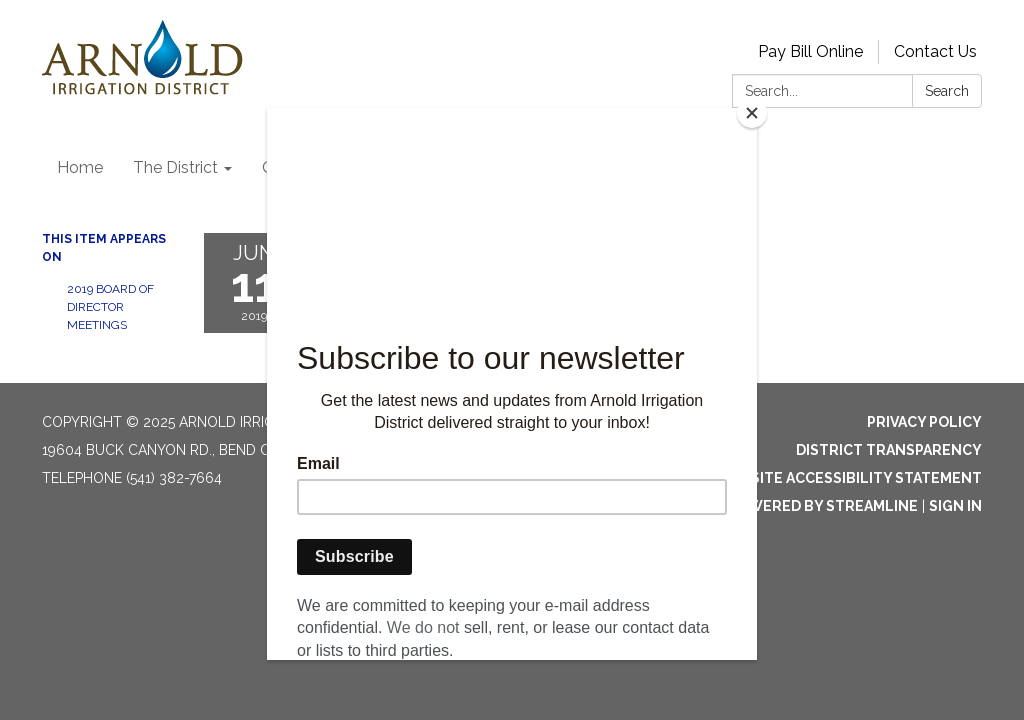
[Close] (752, 113)
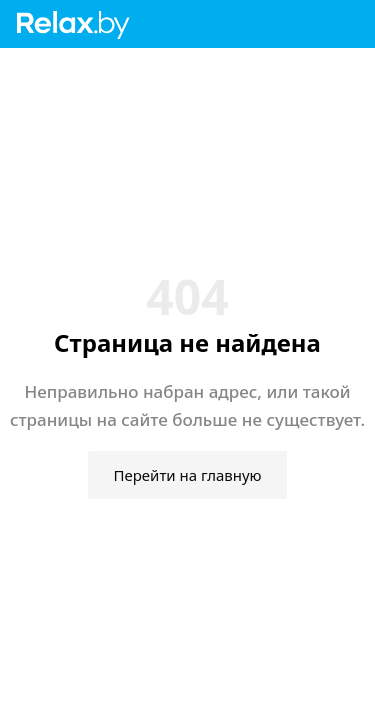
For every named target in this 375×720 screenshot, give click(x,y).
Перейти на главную (187, 475)
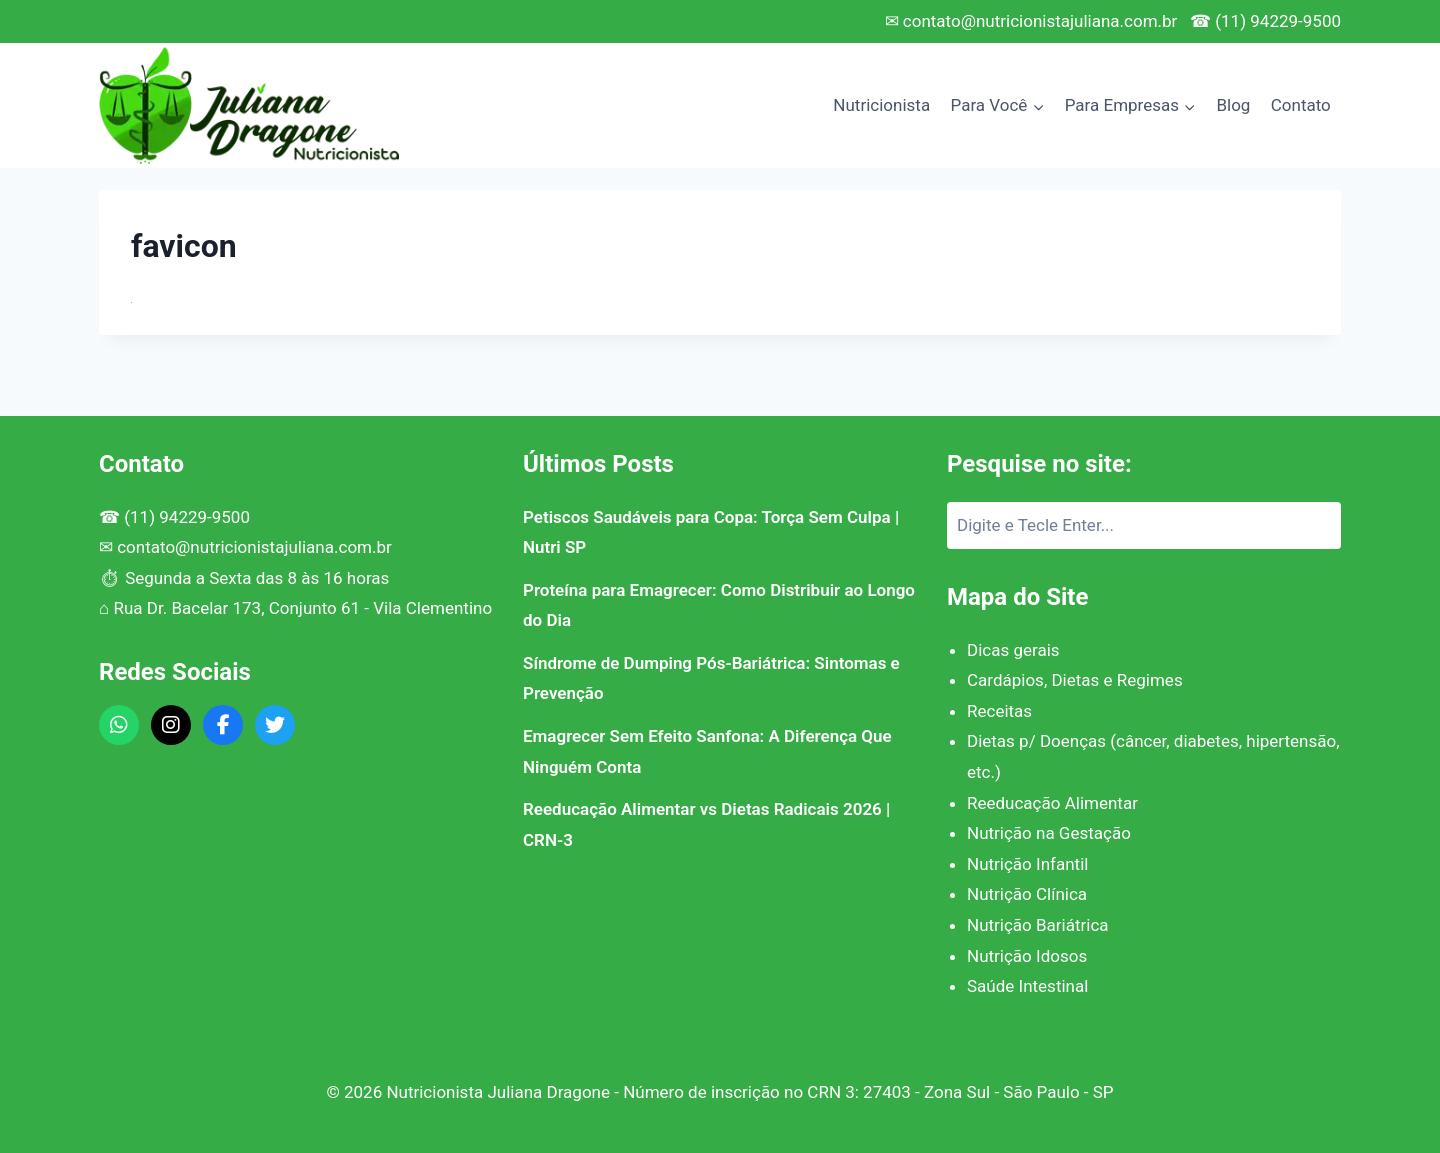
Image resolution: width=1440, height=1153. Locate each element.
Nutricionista (881, 105)
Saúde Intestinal (1027, 986)
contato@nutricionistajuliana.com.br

• **WORK INSTRUCTIONS**: Everything in the listing except the pictures must come back exactly as written.

• **RESPONSE FOR THIS EXERCISE**:
[Close] (752, 113)
For every named target in this 375×720 screenshot, give click(x,y).
Перейти на главную (187, 475)
Image resolution: width=1440, height=1153. Locate each element.
Nutricionista (881, 105)
Saúde Intestinal (1027, 986)
contato@nutricionistajuliana.com.br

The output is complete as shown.